You may have noticed  that although the scarlet is there, the purple looks distinctly - bluish. So why didn't artists go for a real  purple? 
    Ultramarine Blue was the most expensive pigment used by Renaissance artists. It was made from powdered lapis lazuli; cheaper blue pigments had a poorer colour and were less stable. Ultramarine, therefore, could be seen to represent the Tyrian Purple dye. For the Virgin, only the best would do.  
  The Virgin is frequently seen reading a book, and this reflects the wisdom with which she in endowed. But what is she reading? 
The Old Testament is the obvious candidate, in particular the book of Isaiah which foretold the virgin birth:  Behold, a virgin shall conceive, and bear a son, and shall call his name Immanuel. 
In this wing from the Isenheim Altarpiece by Grunwald, this is reinforced by Isaiah himself, who appears in the top left-hand corner with his book open. 

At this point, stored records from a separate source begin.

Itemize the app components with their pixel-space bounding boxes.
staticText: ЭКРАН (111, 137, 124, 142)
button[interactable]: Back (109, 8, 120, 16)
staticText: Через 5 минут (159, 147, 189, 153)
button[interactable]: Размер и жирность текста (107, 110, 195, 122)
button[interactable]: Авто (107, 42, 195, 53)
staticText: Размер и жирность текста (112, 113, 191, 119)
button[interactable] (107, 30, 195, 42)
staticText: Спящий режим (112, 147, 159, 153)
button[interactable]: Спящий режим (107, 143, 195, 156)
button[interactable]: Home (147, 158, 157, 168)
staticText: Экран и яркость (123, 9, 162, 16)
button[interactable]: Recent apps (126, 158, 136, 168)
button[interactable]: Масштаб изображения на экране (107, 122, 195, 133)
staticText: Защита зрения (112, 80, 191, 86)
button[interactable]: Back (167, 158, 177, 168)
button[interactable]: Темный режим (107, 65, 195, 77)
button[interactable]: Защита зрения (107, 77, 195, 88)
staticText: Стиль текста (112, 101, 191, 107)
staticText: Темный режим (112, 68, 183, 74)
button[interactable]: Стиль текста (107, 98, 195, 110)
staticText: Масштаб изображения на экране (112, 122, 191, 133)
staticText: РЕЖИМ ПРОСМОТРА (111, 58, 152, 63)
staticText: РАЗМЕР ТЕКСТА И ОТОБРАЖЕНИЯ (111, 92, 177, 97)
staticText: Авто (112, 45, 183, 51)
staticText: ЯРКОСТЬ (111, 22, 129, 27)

Left wing and detail.  Musée d'Unterlinden, Colmar

This Annunciation by Joos van Cleve (below) is almost an encyclopaedia  of Annunciation imagery. 
The dove and the vase of lilies are familiar symbols we have met before. Vases and pitchers represent Mary as a pure vessel in which to receive the Holy Ghost.  This is underlined by the washing paraphernalia at the back of the picture. These stand on a piece of furniture with a distinct altar-like appearance, which gives them the feel of a communion cup and patten.  
  The comfortable bed is clearly a symbol of motherhood. Curtains are a frequent feature of Annunciations: see the Grunwald detail above. They represent revelation, the moment when the curtains are pulled aside. The temple in which Mary worked is described as having curtains or veils, used to hide the Holy of Holies. This was the veil that was 'rent' on the death of Christ. (Matthew 27 v 51)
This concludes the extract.